Anders als all seine männlichen Vorfahren will Owen keine militärische Laufbahn einschlagen; seine Weigerung provoziert heftige Reaktionen seiner Familie und Freunde. In "Owen Wingrave" zeigt der Komponist, wie ein offiziell sanktioniertes Wahnsystem, das alle gesellschaftliche Reputation für sich vereinnahmen kann, mit dem entgegengesetzten, aber durchaus vernünftigen Ethos eines isolierten Individuums kollidiert. Darüber hinaus ist "Owen Wingrave" aber auch ein Paradestück für die Logik des Unterbewussten, selbst wenn diese in den Tod führt. Britten verarbeitet bei der Konzeption seiner Hauptgestalt nicht zuletzt seine eigenen Erfahrungen zu Kriegszeiten, als er der Kommission die Gründe seines Pazifismus zu erläutern hatte.
Proteste und Kriegsdienstverweigerung
Als Britten Anfang April 1969 mit der Komposition der neuen Oper beginnt, tobt der Krieg in Vietnam. Die Proteste in aller Welt nehmen zu. Tausende von amerikanischen Soldaten desertieren, ignorieren ihre Einberufungsbefehle, flüchten nach Kanada oder gehen den dornigen Weg der Kriegsdienstverweigerung. Britten konzipierte "Owen Wingrave" sowohl als Fernseh- wie auch als Bühnenstück; die Verfilmung ging der Bühnenpremiere in London voraus und wurde 1971 erstmals ausgestrahlt. Die Kammerfassung von David Matthews wurde 2007 im Linbury Theatre des Royal Opera House Covent Garden, London, uraufgeführt. Nicola Raab, die bereits mehrmals mit großem Erfolg an der Wiener Kammeroper inszenierte (erinnert sei nur an "Moskau, Moskau" von Dimitri Schostakowitsch), kehrt an das Haus am Fleischmarkt zurück, die musikalische Leitung liegt in den Händen von Daniel Hoyem-Cavazza.
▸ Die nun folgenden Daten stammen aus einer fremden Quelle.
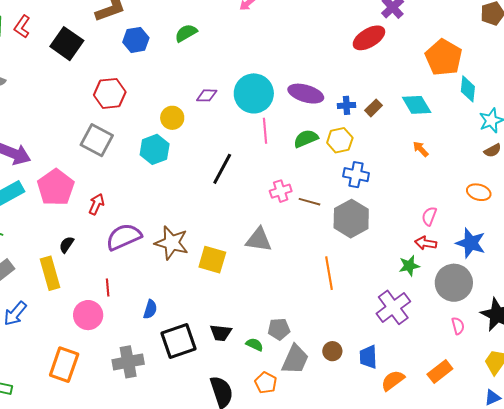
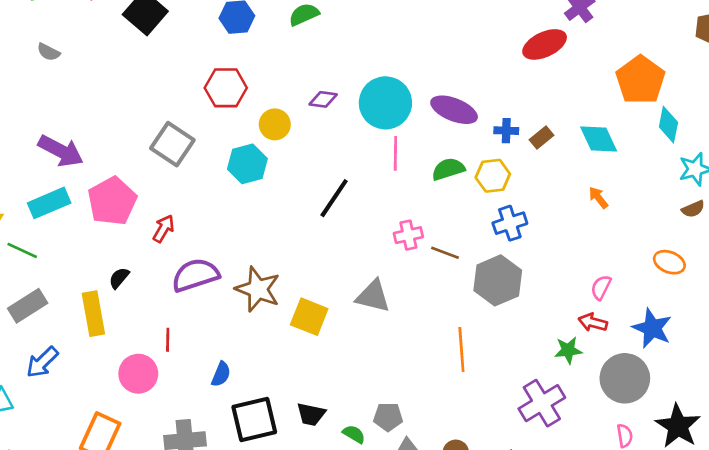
red hexagon: (110, 93) -> (226, 88), moved
blue cross: (356, 175) -> (510, 223), turned -35

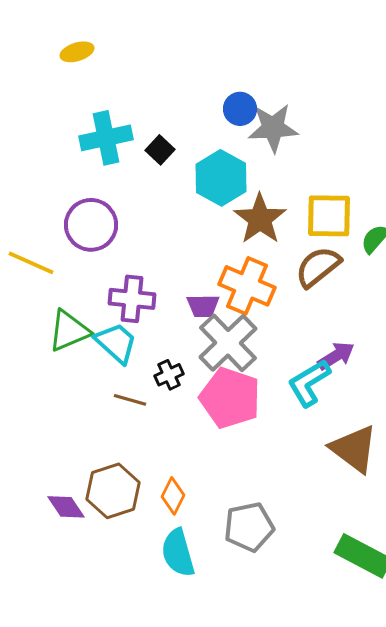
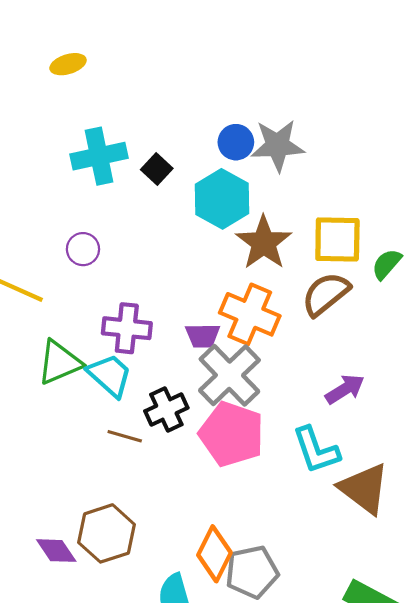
blue circle: (240, 109) -> (236, 142), moved
purple circle: (91, 225) -> (83, 249), size x0.6
black cross: (169, 375) -> (166, 409), size x1.4
cyan L-shape: (309, 383) -> (316, 450), moved, turned -78
orange diamond: (173, 496) -> (214, 554), moved, size x1.4

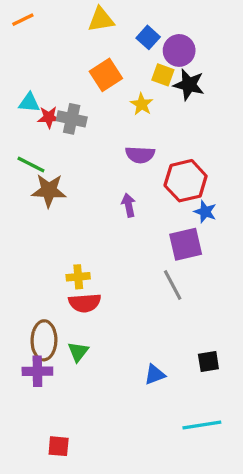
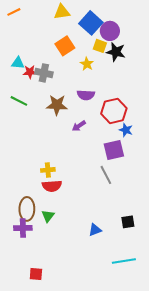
blue square: (148, 37) -> (91, 23), size x1.6
brown star: (49, 191) -> (57, 105), moved
purple arrow: (129, 205) -> (79, 126), turned -112

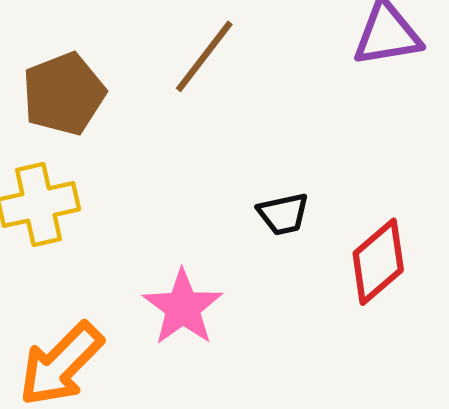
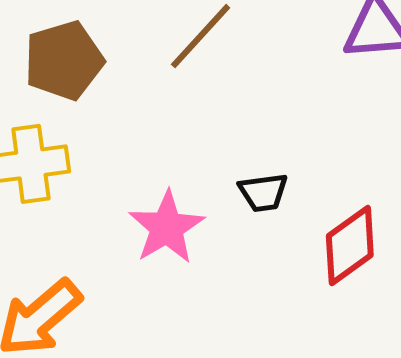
pink star: (183, 308) -> (167, 227), moved

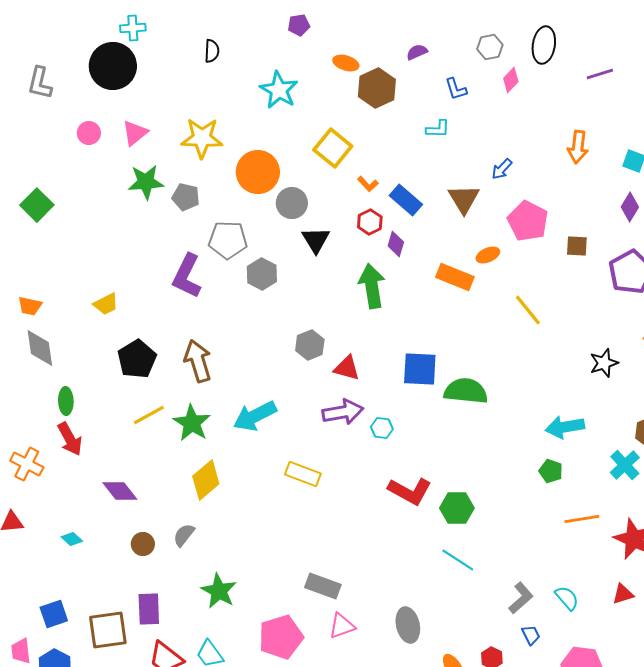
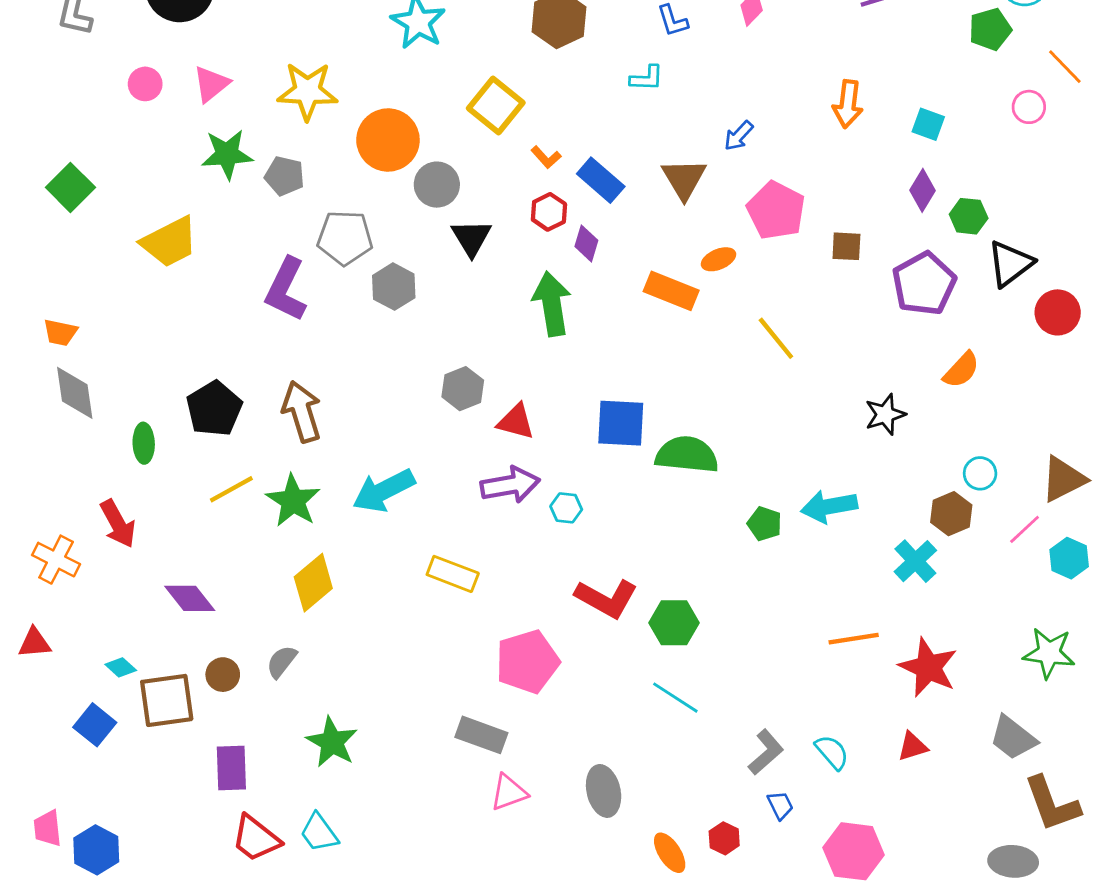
yellow trapezoid: (106, 304) -> (170, 242), moved, size x1.6
green ellipse: (66, 401) -> (144, 443), moved
green pentagon: (551, 471) -> (764, 524), moved
blue square: (54, 614) -> (95, 725), moved, turned -32
brown square: (108, 630) -> (167, 700), moved
pink pentagon: (281, 637) -> (527, 662), moved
Literaturvorlage von Henry James
Die Regisseurin zum Stück: "Henry James' Kurzgeschichte erwies sich für Britten als ideale Vorlage, seinen pazifistischen Ansichten auch in Form eines Bühnenwerkes Ausdruck zu verleihen. Trotzdem hatte Britten von jeher Zweifel an der Machbarkeit und Wirksamkeit des Mediums Oper durch Kamera und Fernsehen. Und in der Tat blieb 'Owen Wingrave', sei es auf der Bühne oder als TV–Remake, ein 'Siegeszug', wie ihn andere Werke Brittens erfahren haben, verwehrt. Seine versteckten Qualitäten zu entdecken, neue hinzuzufügen und ans Licht zu bringen in der Konzentration des Raumes und der Mittel, soll Aufgabe der Aufführung an der Wiener Kammeroper sein." (pt; Fotos: Holger Beck, Christian Husor)
Live-Tipp:
Owen Wingrave von Benjamin Britten
Premiere: 23. Mai 2009
Wiener Kammeroper
Fleischmarkt 24, 1010 Wien
Von und mit:
Daniel Hoyem-Cavazza (Musikalische Leitung)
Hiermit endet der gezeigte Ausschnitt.